::: Raw data :::

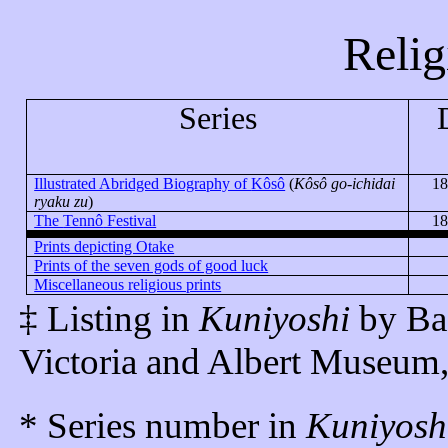
Relig
Series
Illustrated Abridged Biography of
Kôsô
(
Kôsô
go-
ichidai
18
ryaku
zu
)
The
Tennô
Festival
18
Prints depicting Otake
Prints of the seven gods of good luck
Miscellaneous religious prints
‡ Listing in
Kuniyoshi
by Ba
Victoria and Albert Museum
* Series number in
Kuniyosh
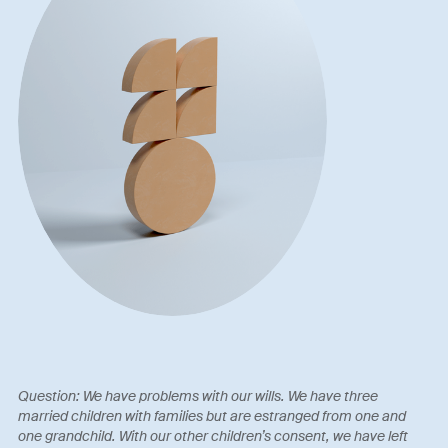
Question: We have problems with our wills. We have three
married children with families but are estranged from one and
one grandchild. With our other children’s consent, we have left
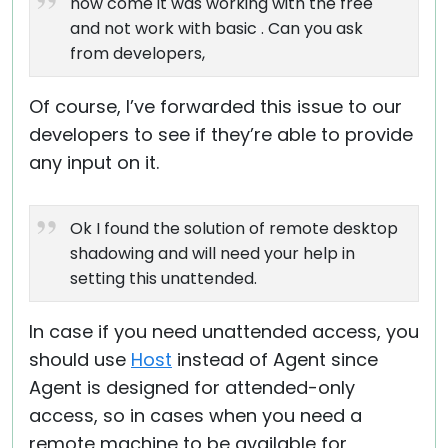
how come it was working with the free
and not work with basic . Can you ask
from developers,
Of course, I’ve forwarded this issue to our
developers to see if they’re able to provide
any input on it.
Ok I found the solution of remote desktop
shadowing and will need your help in
setting this unattended.
In case if you need unattended access, you
should use
Host
instead of Agent since
Agent is designed for attended-only
access, so in cases when you need a
remote machine to be available for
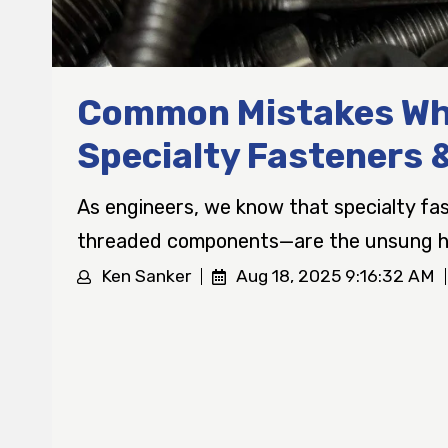
Common Mistakes Wh
Specialty Fasteners 
As engineers, we know that specialty f
threaded components—are the unsung he
Ken Sanker
Aug 18, 2025 9:16:32 AM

:::

§ **Work item**
Quote every line of the records above exactly; no picture is to be copied.

§ **Output below**
Relig
Series
Illustrated Abridged Biography of
Kôsô
(
Kôsô
go-
ichidai
18
ryaku
zu
)
The
Tennô
Festival
18
Prints depicting Otake
Prints of the seven gods of good luck
Miscellaneous religious prints
‡ Listing in
Kuniyoshi
by Ba
Victoria and Albert Museum
* Series number in
Kuniyosh
Question: We have problems with our wills. We have three
married children with families but are estranged from one and
one grandchild. With our other children’s consent, we have left
how come it was working with the free
and not work with basic . Can you ask
from developers,
Of course, I’ve forwarded this issue to our
developers to see if they’re able to provide
any input on it.
Ok I found the solution of remote desktop
shadowing and will need your help in
setting this unattended.
In case if you need unattended access, you
should use
Host
instead of Agent since
Agent is designed for attended-only
access, so in cases when you need a
remote machine to be available for
Common Mistakes Wh
Specialty Fasteners 
As engineers, we know that specialty f
threaded components—are the unsung he
Ken Sanker
Aug 18, 2025 9:16:32 AM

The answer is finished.